Tropes used in Farmer in the Sky include:

"There are certain adjustments which could conceivably have to be made in extreme emergency. In which case it would be Mr. Ortega's proud privilege to climb into a space suit, go outside and back aft, and make them."
"You mean--"
"I mean that the assistant chief engineer would succeed to the position of chief a few minutes later. Chief engineers are very carefully chosen, Bill, and not just for their technical knowledge."
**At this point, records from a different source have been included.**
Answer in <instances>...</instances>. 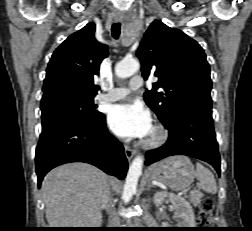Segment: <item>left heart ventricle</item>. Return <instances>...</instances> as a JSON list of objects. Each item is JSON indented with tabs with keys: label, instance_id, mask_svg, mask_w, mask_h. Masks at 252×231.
Segmentation results:
<instances>
[{
	"label": "left heart ventricle",
	"instance_id": "obj_1",
	"mask_svg": "<svg viewBox=\"0 0 252 231\" xmlns=\"http://www.w3.org/2000/svg\"><path fill=\"white\" fill-rule=\"evenodd\" d=\"M153 137V131L151 130V132L149 133V135L147 136V138H151Z\"/></svg>",
	"mask_w": 252,
	"mask_h": 231
}]
</instances>
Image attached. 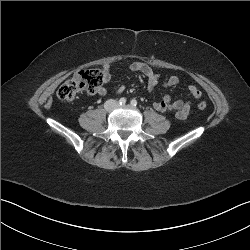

  • Science Marches On: The alignment of Jupiter's four major moons as described in the book can never happen in reality - the three inner Galilean satellites are in a resonance with one another such that whenever two of them are aligned, the third will always be non-aligned and quite often situated on the opposite side of Jupiter. Heinlein also postulated that the surface of Ganymede was volcanic rock like the Moon; subsequent discoveries have shown that Ganymede's crust is actually almost 90% ice or frost, covering a subsurface ocean.
  • Scout Out: Averted. Because Farmer in the Sky was originally serialized in the Boy Scout magazine Boy's Life, there was no trademark issue. Bill Lermer's participation in the Scouts is pervasive, mentioned at least once per chapter.
  • Space Western: The book consciously takes up many of the themes of the 19th century American frontier and homesteading - but without the moral stain of dispossessing the Native Americans. In particular, a character who grows an apple tree and offers seeds to other colonists comes to be known as "Johnny Appleseed" (and survives with his family at the moment of disaster by burning his precious tree).